§ INSTRUCTIONS TO FOLLOW
Read through the data and report every line in which the word "visitantes" occurs.

§ DATA FOR ANALYSIS
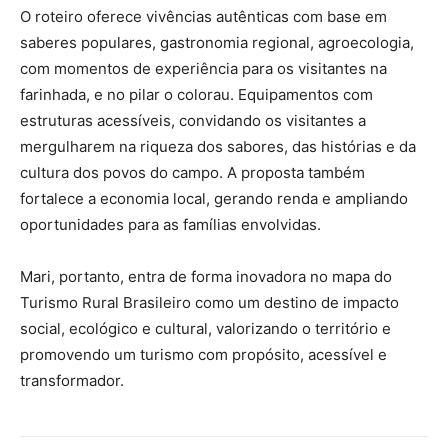
O roteiro oferece vivências autênticas com base em
saberes populares, gastronomia regional, agroecologia,
com momentos de experiência para os visitantes na
farinhada, e no pilar o colorau. Equipamentos com
estruturas acessíveis, convidando os visitantes a
mergulharem na riqueza dos sabores, das histórias e da
cultura dos povos do campo. A proposta também
fortalece a economia local, gerando renda e ampliando
oportunidades para as famílias envolvidas.
Mari, portanto, entra de forma inovadora no mapa do
Turismo Rural Brasileiro como um destino de impacto
social, ecológico e cultural, valorizando o território e
promovendo um turismo com propósito, acessível e
transformador.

§ PROBLEM SOLUTION
com momentos de experiência para os visitantes na
estruturas acessíveis, convidando os visitantes a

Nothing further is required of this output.